Closed huangruizhe closed 2 years ago
@huangruizhe are you also planning on grabbing newer data with this replication?
Hi, thank you for pointing out the issue. It has been a while since our work is done, I need some time to check the data and let you know if there is anything wrong with the released data.
@firmai Our main interests are in automatic speech recognition. For the moment, we will probably work with existing datasets. @GeminiLn Thanks in advance!!
Hi, I checked the data and noticed that the data on our side is correct. But the text sequences in the released data are mismatched for some reason. I'll update the text data within one or two days. The audio sequences are correct.
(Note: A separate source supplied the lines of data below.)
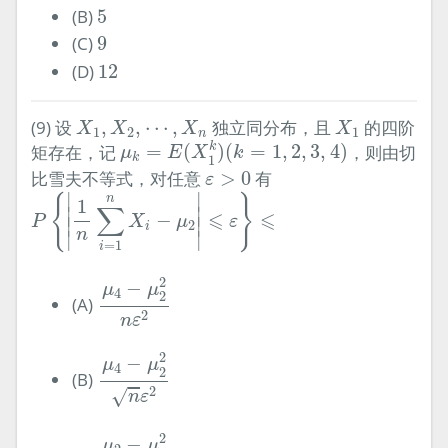
5
(B)
5
9
(C)
9
12
(D)
12
X
1
,
X
2
,
⋯
,
X
n
X
1
(9) 设
,
,
⋯
,
独立同分布，且
的四阶
X
X
X
X
1
2
1
n
μ
k
=
E
(
X
1
k
)
(
k
=
1
,
2
,
3
,
4
)
k
矩存在，记
=
(
)
(
=
1
,
2
,
3
,
4
)
，则由切
μ
E
X
k
k
1
ε
>
0
比雪夫不等式，对任意
>
0
有
ε
P
{
|
1
n
∑
i
=
1
n
X
i
−
μ
2
|
⩽
ε
}
⩽
∣
∣
{
}
n
1
∑
∣

∣

⩽
⩽
−
P
X
μ
ε
∣
∣
2
i
n
∣
∣
=
1
i
μ
4
−
μ
2
2
n
ε
2
2
−
μ
μ
4
2
(A)
2
n
ε
μ
4
−
μ
2
2
n
ε
2
2
−
μ
μ
4
2
(B)
2
√
n
ε
μ
2
−
μ
1
2
n
ε
2
2
−
μ
μ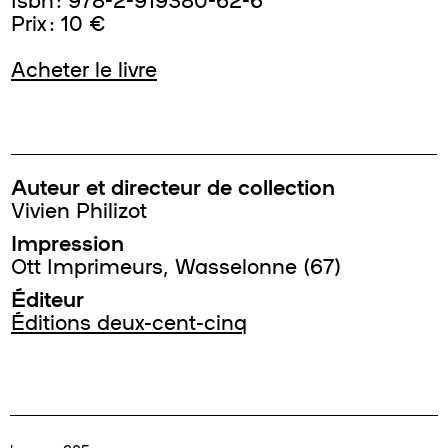
Prix : 10 €
Acheter le livre
Auteur et directeur de collection
Vivien Philizot
Impression
Ott Imprimeurs, Wasselonne (67)
Éditeur
Éditions deux-cent-cinq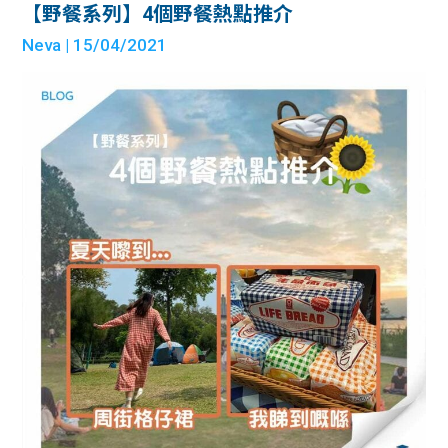
【野餐系列】4個野餐熱點推介
Neva
| 15/04/2021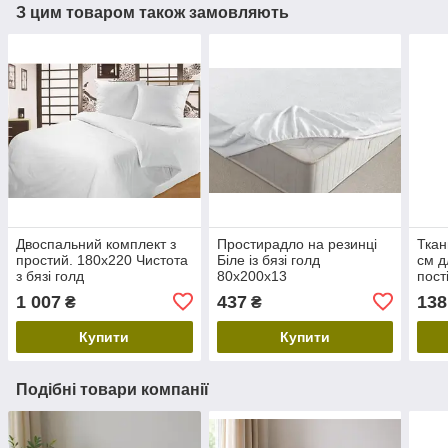
З цим товаром також замовляють
Двоспальний комплект з
Простирадло на резинці
Ткан
простий. 180х220 Чистота
Біле із бязі голд
см д
з бязі голд
80х200х13
пост
одно
1 007
437
138
₴
₴
Купити
Купити
Подібні товари компанії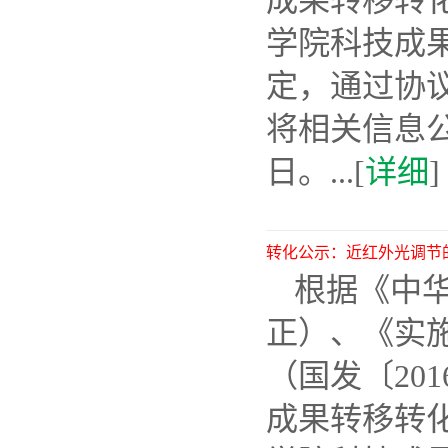
成果转移转化
学院科技成果
定，通过协
将相关信息公示
日。...[
详细
]
转化公示：近红外光调节
根据《中华
正）、《实
（国发〔20
成果转移转化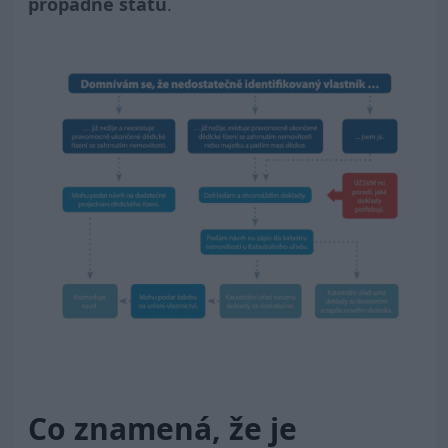
propadne státu
.
Co znamená, že je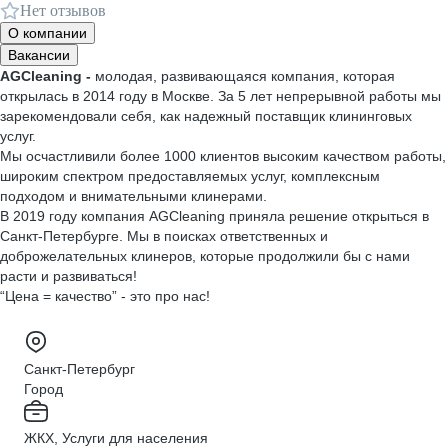
Нет отзывов
О компании
Вакансии
AGCleaning -
молодая, развивающаяся компания, которая
открылась в 2014 году в Москве. За 5 лет непрерывной работы мы
зарекомендовали себя, как надежный поставщик клининговых
услуг.
Мы осчастливили более 1000 клиентов высоким качеством работы,
широким спектром предоставляемых услуг, комплексным
подходом и внимательными клинерами.
В 2019 году компания AGCleaning приняла решение открыться в
Санкт-Петербурге. Мы в поисках ответственных и
доброжелательных клинеров, которые продолжили бы с нами
расти и развиваться!
“Цена = качество” - это про нас!
Санкт-Петербург
Город
ЖКХ, Услуги для населения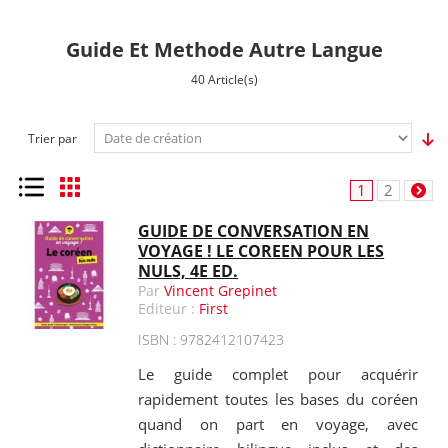
Guide Et Methode Autre Langue
40 Article(s)
Trier par
Liste
Grille
1
2
GUIDE DE CONVERSATION EN
VOYAGE ! LE COREEN POUR LES
NULS, 4E ED.
Par
Vincent Grepinet
Editeur :
First
ISBN : 9782412107423
Le guide complet pour acquérir
rapidement toutes les bases du coréen
quand on part en voyage, avec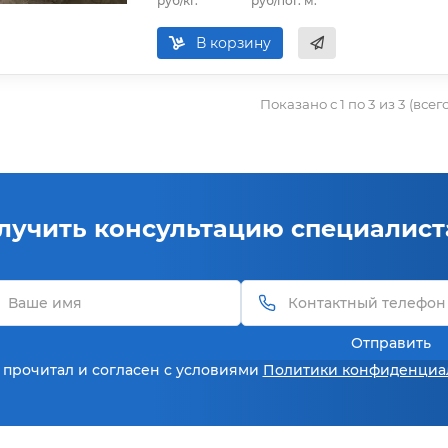
руб/кг.
руб/пог. м.
В корзину
Показано с 1 по 3 из 3 (всег
лучить консультацию специалист
Отправить
 прочитал и согласен с условиями
Политики конфиденциа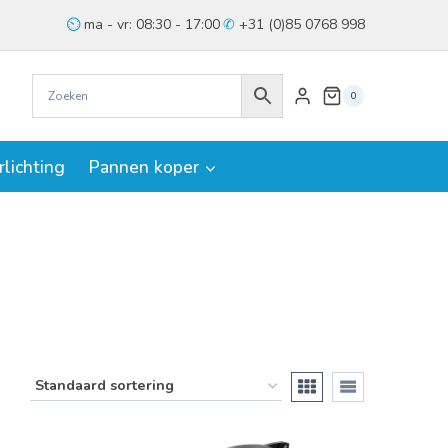
ma - vr: 08:30 - 17:00
+31 (0)85 0768 998
0
rlichting
Pannen koper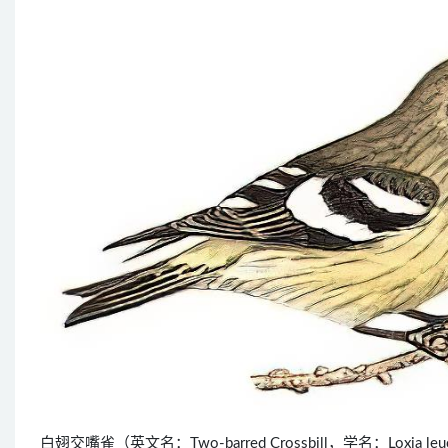
白翅交嘴雀（英文名：Two-barred Crossbill，学名：Lo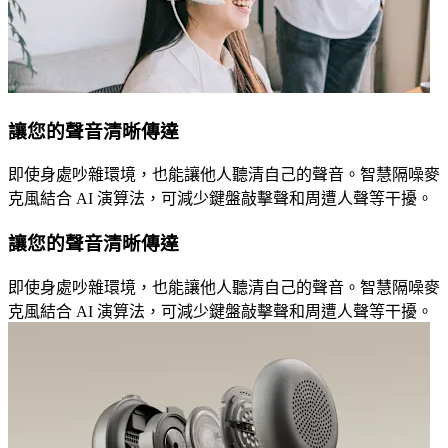
讓您的聲音清晰傳達
即使身處吵雜環境，也能讓他人聽清自己的聲音。智慧隔噪麥
克風結合 AI 演算法，可減少鍵盤敲擊聲和周遭人聲等干擾。
讓您的聲音清晰傳達
即使身處吵雜環境，也能讓他人聽清自己的聲音。智慧隔噪麥
克風結合 AI 演算法，可減少鍵盤敲擊聲和周遭人聲等干擾。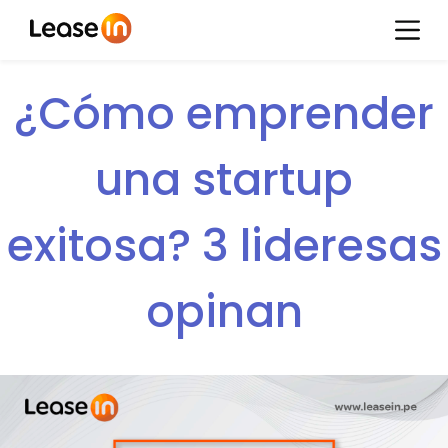
¿Cómo emprender
una startup
exitosa? 3 lideresas
opinan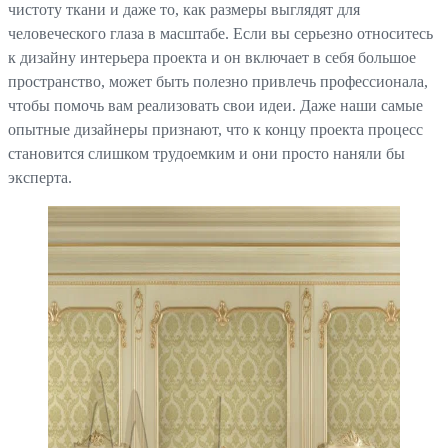
чистоту ткани и даже то, как размеры выглядят для
человеческого глаза в масштабе. Если вы серьезно относитесь
к дизайну интерьера проекта и он включает в себя большое
пространство, может быть полезно привлечь профессионала,
чтобы помочь вам реализовать свои идеи. Даже наши самые
опытные дизайнеры признают, что к концу проекта процесс
становится слишком трудоемким и они просто наняли бы
эксперта.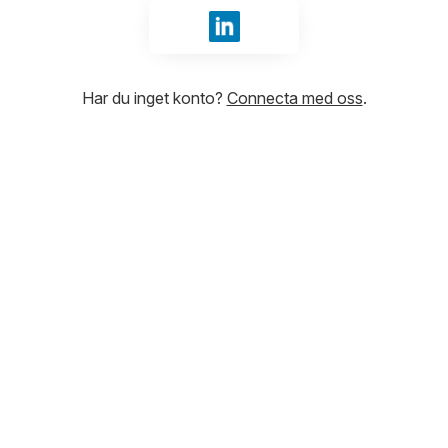
Logga in med LinkedIn
Har du inget konto?
Connecta med oss
.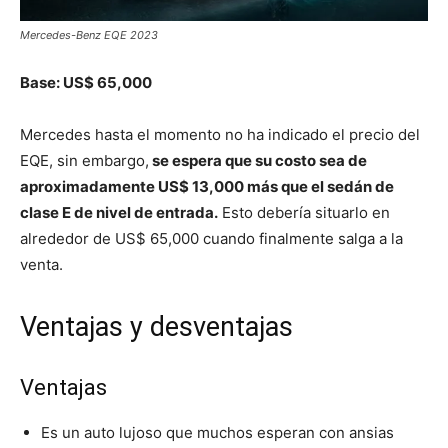
Mercedes-Benz EQE 2023
Base: US$ 65,000
Mercedes hasta el momento no ha indicado el precio del
EQE, sin embargo,
se espera que su costo sea de
aproximadamente US$ 13,000 más que el sedán de
clase E de nivel de entrada.
Esto debería situarlo en
alrededor de US$ 65,000 cuando finalmente salga a la
venta.
Ventajas y desventajas
Ventajas
Es un auto lujoso que muchos esperan con ansias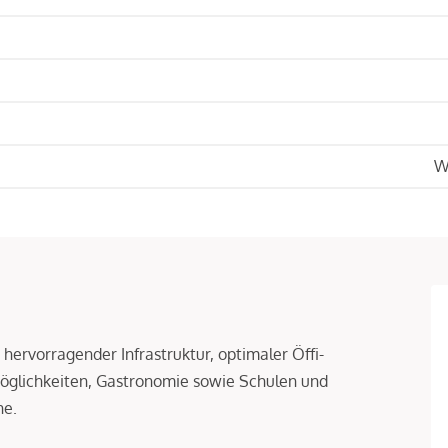
W
hervorragender Infrastruktur, optimaler Öffi-
öglichkeiten, Gastronomie sowie Schulen und
he.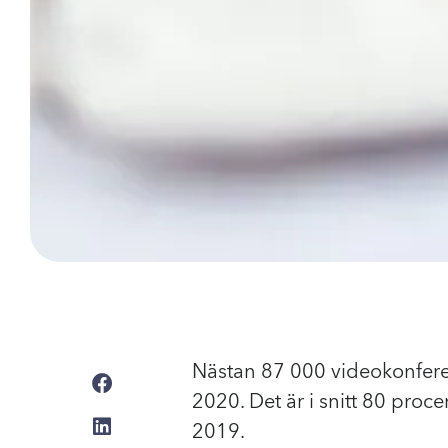
Nästan 87 000 videokonfer
2020. Det är i snitt 80 proc
2019.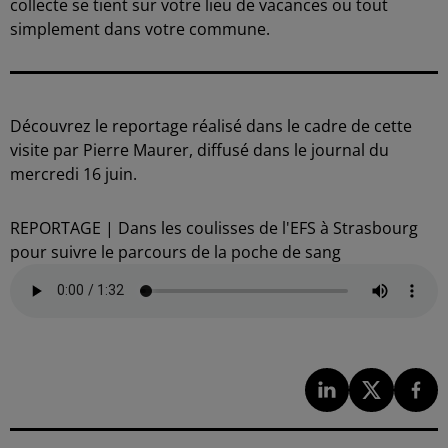
collecte se tient sur votre lieu de vacances ou tout
simplement dans votre commune.
Découvrez le reportage réalisé dans le cadre de cette
visite par Pierre Maurer, diffusé dans le journal du
mercredi 16 juin.
REPORTAGE | Dans les coulisses de l'EFS à Strasbourg
pour suivre le parcours de la poche de sang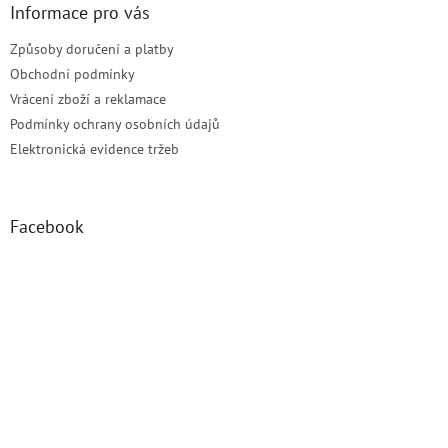
Informace pro vás
Způsoby doručení a platby
Obchodní podmínky
Vrácení zboží a reklamace
Podmínky ochrany osobních údajů
Elektronická evidence tržeb
Facebook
Thank you again for pointing out the problem! @huangruizhe
@huangruizhe Sorry for the delay. I experienced some connection problems last week. The new dataset is available now. Please find the link in the README file. The audio and text should be all matched now.
Thanks @GeminiLn ! I will definitely check it out. Thanks again for the update and the work!
Hi @GeminiLn, I have checked out the new dataset, but something may have gone wrong. After downloading all zip files and unzipping them (which takes a long time), I get only 53 calls instead of 575 as before.
Would you suggest what may have been wrong?
During unzipping, there came a lot of errors, e.g.
... file #82663: bad zipfile offset (lseek): 1046069248 file #82664: bad zipfile offset (lseek): 1046151168 file #82665: bad zipfile offset (lseek): 1046323200 file #82666: bad zipfile offset (lseek): 1046364160 file #82667: bad zipfile offset (lseek): 1046429696 file #82668: bad zipfile offset (lseek): 1046462464 file #82669: bad zipfile offset (lseek): 1046544384 file #82670: bad zipfile offset (lseek): 1046683648 file #82671: bad zipfile offset (lseek): 1046740992 file #82672: bad zipfile offset (lseek): 1046773760 file #82673: bad zipfile offset (lseek): 1046798336 file #82674: bad zipfile offset (lseek): 1046953984 file #82675: bad zipfile offset (lseek): 1047076864 file #82676: bad zipfile offset (lseek): 1047150592 file #82677: bad zipfile offset (lseek): 1047265280 file #82678: bad zipfile offset (lseek): 1047347200 file #82679: bad zipfile offset (lseek): 1047412736 file #82680: bad zipfile offset (lseek): 1047494656
I was using this command under the directory as in the screenshot: unzip -qq ACL19_Release.zip
Just FYI.
I guess it might be the unzip issue: https://support.firmex.com/hc/en-us/articles/204579673-Downloads-with-multiple-parts-z01-and-z02-files-#1-download-all-the-parts-to-the-same-folder-on-your-computer-0-1
You might have worked on windows and used Winzip or WinRAR to compress the files. I may need to use the same software to uncompress them, instead of "unzip" command on linux. I will look into this.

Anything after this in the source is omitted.